X‐ray Micro‐CT: How Soil Pore Space Description Can Be Altered by Image Processing
Author(s) -
Smet Sarah,
Plougonven Erwan,
Leonard Angélique,
Degré Aurore,
Beckers Eléonore
Publication year - 2017
Publication title -
vadose zone journal
Language(s) - English
Resource type - Journals
SCImago Journal Rank - 1.036
H-Index - 81
ISSN - 1539-1663
DOI - 10.2136/vzj2016.06.0049
Subject(s) - segmentation , noise (video) , ground truth , reduction (mathematics) , artificial intelligence , noise reduction , scale space segmentation , image segmentation , computer science , histogram , pattern recognition (psychology) , computer vision , grayscale , soil science , environmental science , mathematics , image (mathematics) , geometry
A physically accurate conversion of the X-ray tomographic reconstructions of soil into pore networks requires a certain number of image processing steps.
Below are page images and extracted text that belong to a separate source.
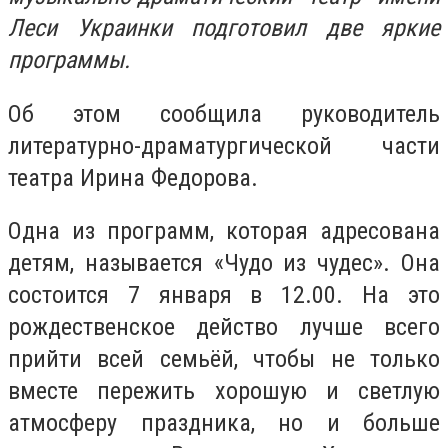
Леси Украинки подготовил две яркие
программы.
Об этом сообщила руководитель
литературно-драматургической части
театра Ирина Федорова.
Одна из программ, которая адресована
детям, называется «Чудо из чудес». Она
состоится 7 января в 12.00. На это
рождественское действо лучше всего
прийти всей семьёй, чтобы не только
вместе пережить хорошую и светлую
атмосферу праздника, но и больше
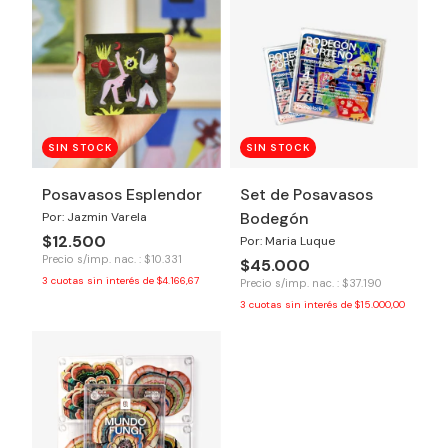
SIN STOCK
SIN STOCK
Posavasos Esplendor
Set de Posavasos
Bodegón
Por: Jazmin Varela
$12.500
Por: Maria Luque
Precio s/imp. nac. : $10.331
$45.000
3
cuotas sin interés de
$4.166,67
Precio s/imp. nac. : $37.190
3
cuotas sin interés de
$15.000,00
An important and much discussed issue in this field relates to segmentation, or distinguishing the pores from the solid, but preand post-segmentation noise reduction also affects the pore networks that are extracted. We used 15 two-dimensional simulated grayscale images to quantify the performance of three segmentation algorithms. These simulated images made ground-truth information available and a quantitative study feasible. The analyses were based on five performance indicators: misclassification error, non-region uniformity, and relative errors in porosity, conductance, and pore shape. Three levels of pre-segmentation noise reduction were tested, as well as two levels of post-segmentation noise reduction. Three segmentation methods were tested (two global and one local). For the local method, the threshold intervals were selected from two concepts: one based on the histogram shape and the other on the image visible-porosity value. The results indicate that pre-segmentation noise reduction significantly (p < 0.05) improves segmentation quality, but post-segmentation noise reduction is detrimental. The results also suggest that global and local methods perform in a similar way when noise reduction is applied. The local method, however, depends on the choice of threshold interval.